La settimana scorsa, prima della morte di Kim Jong-Il , Pyongyang aveva all'improvviso annunciato di voler fermare il programma nucleare all'uranio che, come sappiamo, ha bloccato per anni la trattativa a sei sulla Corea. A suo avviso i colloqui a sei costituiscono anche per Pyongyang lo strumento più efficace per avviare la risoluzione del problema? Inoltre, quale potrà essere il futuro dei colloqui a sei, posto che sappiamo ancora poco sull'orientamento della nuova leadership?
Torno a porre l'accento sulla centralità della penisola coreana in correlazione con il nord-est asiatico.
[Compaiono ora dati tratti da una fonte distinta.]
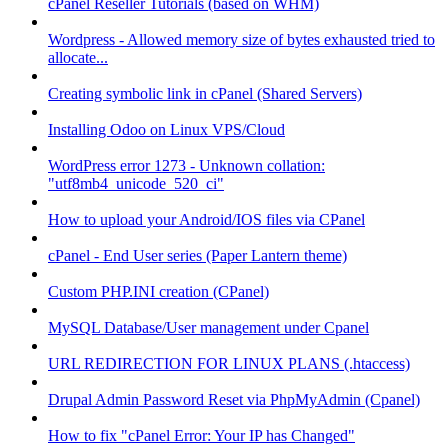
cPanel Reseller Tutorials (based on WHM)
Wordpress - Allowed memory size of bytes exhausted tried to
allocate...
Creating symbolic link in cPanel (Shared Servers)
Installing Odoo on Linux VPS/Cloud
WordPress error 1273 - Unknown collation:
"utf8mb4_unicode_520_ci"
How to upload your Android/IOS files via CPanel
cPanel - End User series (Paper Lantern theme)
Custom PHP.INI creation (CPanel)
MySQL Database/User management under Cpanel
URL REDIRECTION FOR LINUX PLANS (.htaccess)
Drupal Admin Password Reset via PhpMyAdmin (Cpanel)
How to fix "cPanel Error: Your IP has Changed"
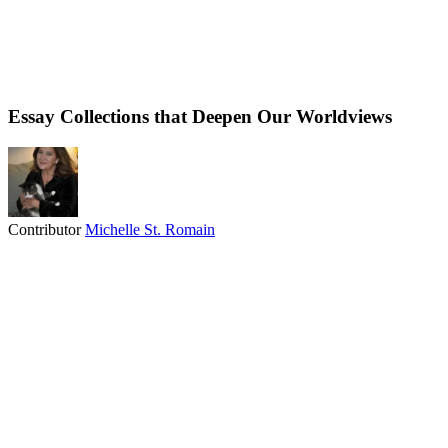
Essay Collections that Deepen Our Worldviews
Contributor
Michelle St. Romain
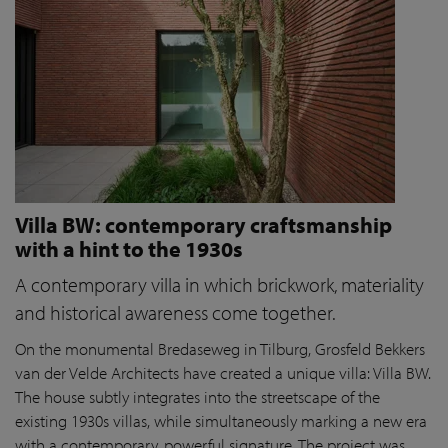
Villa BW: contemporary craftsmanship
with a hint to the 1930s
A contemporary villa in which brickwork, materiality
and historical awareness come together.
On the monumental Bredaseweg in Tilburg, Grosfeld Bekkers
van der Velde Architects have created a unique villa: Villa BW.
The house subtly integrates into the streetscape of the
existing 1930s villas, while simultaneously marking a new era
with a contemporary, powerful signature. The project was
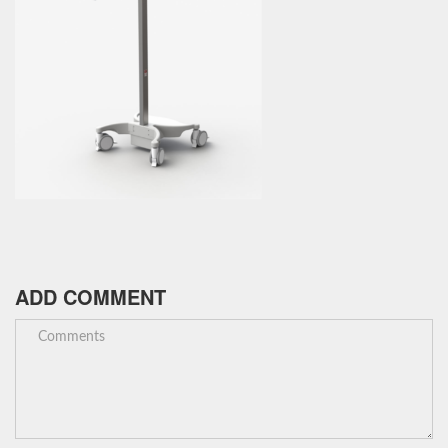
ADD COMMENT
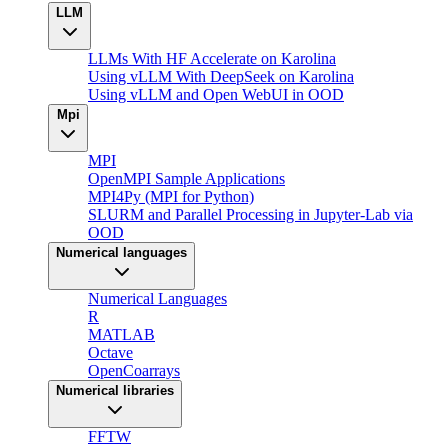
LLM
LLMs With HF Accelerate on Karolina
Using vLLM With DeepSeek on Karolina
Using vLLM and Open WebUI in OOD
Mpi
MPI
OpenMPI Sample Applications
MPI4Py (MPI for Python)
SLURM and Parallel Processing in Jupyter-Lab via
OOD
Numerical languages
Numerical Languages
R
MATLAB
Octave
OpenCoarrays
Numerical libraries
FFTW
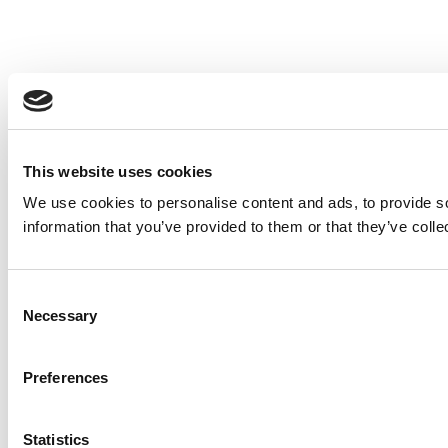
This website uses cookies
We use cookies to personalise content and ads, to provide so
information that you’ve provided to them or that they’ve colle
Consent
Necessary
Selection
Preferences
Statistics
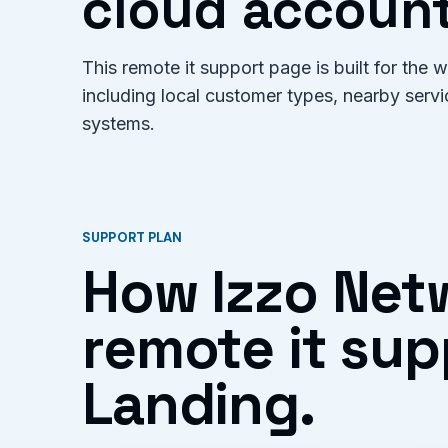
cloud account
This remote it support page is built for the
including local customer types, nearby serv
systems.
SUPPORT PLAN
How Izzo Net
remote it sup
Landing.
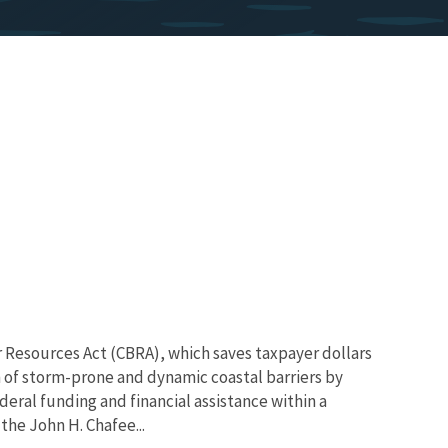
r Resources Act (CBRA), which saves taxpayer dollars
 of storm-prone and dynamic coastal barriers by
deral funding and financial assistance within a
the John H. Chafee...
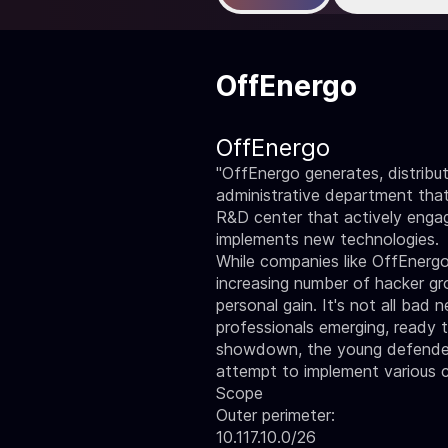
OffEnergo
OffEnergo
"OffEnergo generates, distribut
administrative department tha
R&D center that actively engage
implements new technologies.
While companies like OffEnergo
increasing number of hacker grou
personal gain. It's not all ba
professionals emerging, ready 
showdown, the young defenders w
attempt to implement various c
Scope
Outer perimeter:
10.117.10.0/26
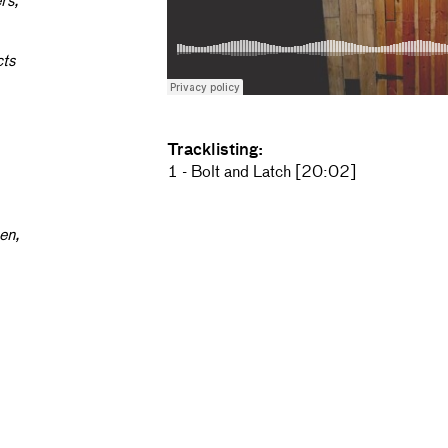
rs,
cts
Tracklisting:
1 - Bolt and Latch [20:02]
hen,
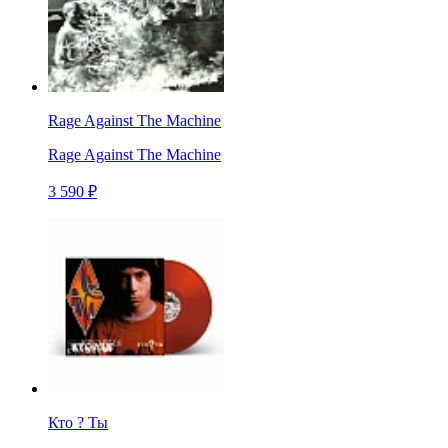
Rage Against The Machine
Rage Against The Machine
3 590 ₽
Кто ? Ты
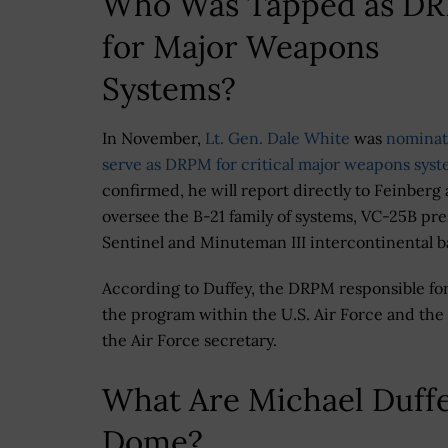
Who Was Tapped as D
for Major Weapons
Systems?
In November,
Lt. Gen. Dale White
was
nominat
serve as DRPM for critical major weapons sys
confirmed, he will report directly to Feinberg
oversee the B-21 family of systems, VC-25B pres
Sentinel and Minuteman III intercontinental bal
According to Duffey, the DRPM responsible for 
the program within the U.S. Air Force and the
the Air Force secretary.
What Are Michael Duffe
Dome?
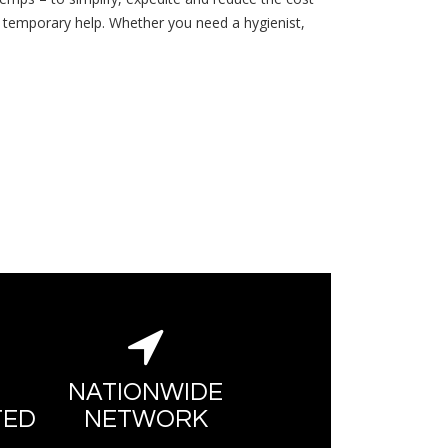
r temporary help. Whether you need a hygienist,
NATIONWIDE
TED
NETWORK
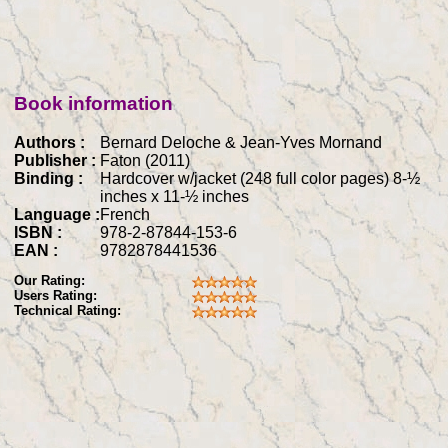
Book information
Authors :
Bernard Deloche & Jean-Yves Mornand
Publisher :
Faton (2011)
Binding :
Hardcover w/jacket (248 full color pages) 8-½
inches x 11-½ inches
Language :
French
ISBN :
978-2-87844-153-6
EAN :
9782878441536
Our Rating:
Users Rating:
Technical Rating:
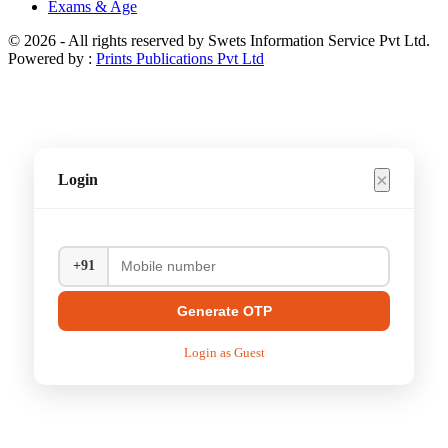
Exams & Age
© 2026 - All rights reserved by Swets Information Service Pvt Ltd.
Powered by :
Prints Publications Pvt Ltd
×
Login
+91
Generate OTP
Login as Guest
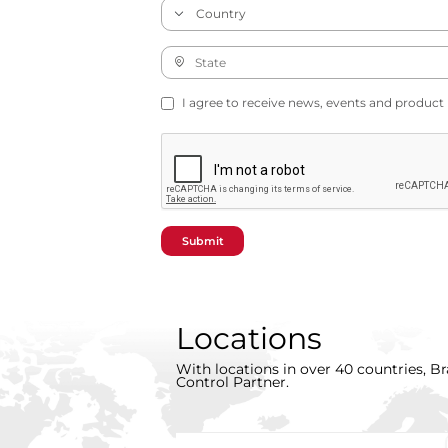
I agree to receive news, events and product
Submit
Locations
With locations in over 40 countries, Br
Control Partner.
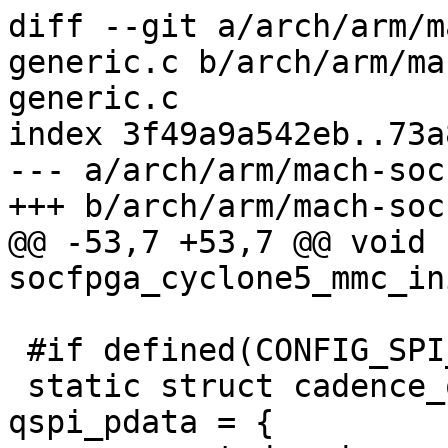
diff --git a/arch/arm/m
generic.c b/arch/arm/ma
generic.c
La crescita economica e la stabilità dell'area è nell'interesse di Paesi come la Cina, il Giappone, la Russia e gli stessi Stati Uniti. Non è detto che il modo in cui i "Six-party talks" sono nati e si sono sviluppati fino al 2008, seguirà lo stesso canovaccio per le future sessioni di dialogo. Il 2012 lascia ipotizzare che vi siano le premesse per una ripresa, ma sarebbe sbagliato fossilizzarsi su un'unica formula: l'approccio deve essere pronto anche a sostenere nuove dinamiche. Sicuramente, ci troviamo di fronte a un nuovo scenario in cui l'arricchimento dell'uranio è un fattore aggiuntivo di preoccupazione: lo scopo è ottenere garanzie da parte del regime di Pyongyang per un immediato abbandono di questa e di altre fonti di proliferazione.
Abbiamo saputo che la scomparsa di Kim Jong-Il ha scatenato una bufera sui servizi segreti sudcoreani, colti di sorpresa da una morte che risaliva addirittura al sabato precedente. Quali sono state in generale le reazioni sud-coreane alla notizia?
Non sono in grado di stabilire in che misura la Corea del Sud abbia potuto seguire gli ultimi eventi anche se report sulla salute di Kim Jong-il circolavano regolarmente da mesi. Posso dire con certezza che la preparazione al cambio di leadership nordcoreano era qualcosa che tutti avevano già messo in conto. Quando un passaggio di potere avviene in una cultura come quella nord-coreana – permeata di tradizione confuciana in cui l'autorevolezza e l'anzianità di un leader sono elementi importanti - i cambiamenti al vertice vanno seguiti da vicino e per un periodo protratto. D'altro canto la popolazione sudcoreana è abituata a convivere con un regime ostico al confine, tanto che non abbiamo assistito né a scene di panico né ad allarmi eccessivi. Seul ha adottato misure di sicurezza, ha mobilitato per esempio le Forze armate, ma senza incidere sulla libertà di movimento di cittadini e stranieri che fanno della capitale sudcoreana una città vivacissima e dinamica proprio al centro di quell'area del Nord est asiatico a cui correttamente guardano tanti imprese anche italiane, come ha mostrato a novembre la nostra recente missione economica di sistema in Repubblica di Corea.